== Data to use
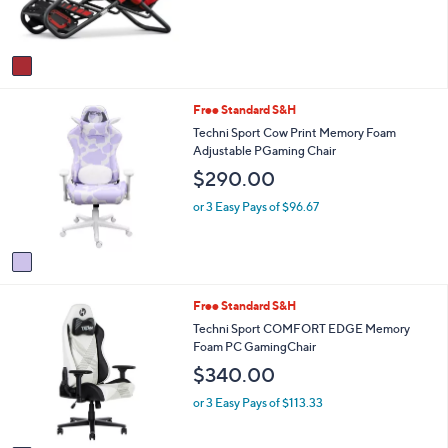
r
s
s
,
A
$
v
6
a
5
i
9
1
Free Standard S&H
l
.
C
a
Techni Sport Cow Print Memory Foam
0
o
b
Adjustable PGaming Chair
0
l
l
$290.00
o
e
r
or 3 Easy Pays of $96.67
s
A
v
a
i
1
Free Standard S&H
l
C
a
Techni Sport COMFORT EDGE Memory
o
b
Foam PC GamingChair
l
l
$340.00
o
e
r
or 3 Easy Pays of $113.33
s
A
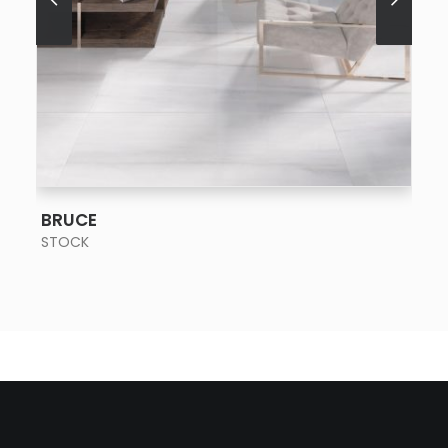
SEE MORE
BRUCE
STOCK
====
The records above must be output exactly, except for their pictures.

Output of the exercise:
r
s
s
,
A
$
v
6
a
5
i
9
1
Free Standard S&H
l
.
C
a
Techni Sport Cow Print Memory Foam
0
o
b
Adjustable PGaming Chair
0
l
l
$290.00
o
e
r
or 3 Easy Pays of $96.67
s
A
v
a
i
1
Free Standard S&H
l
C
a
Techni Sport COMFORT EDGE Memory
o
b
Foam PC GamingChair
l
l
$340.00
o
e
r
or 3 Easy Pays of $113.33
s
A
SEE MORE
BRUCE
STOCK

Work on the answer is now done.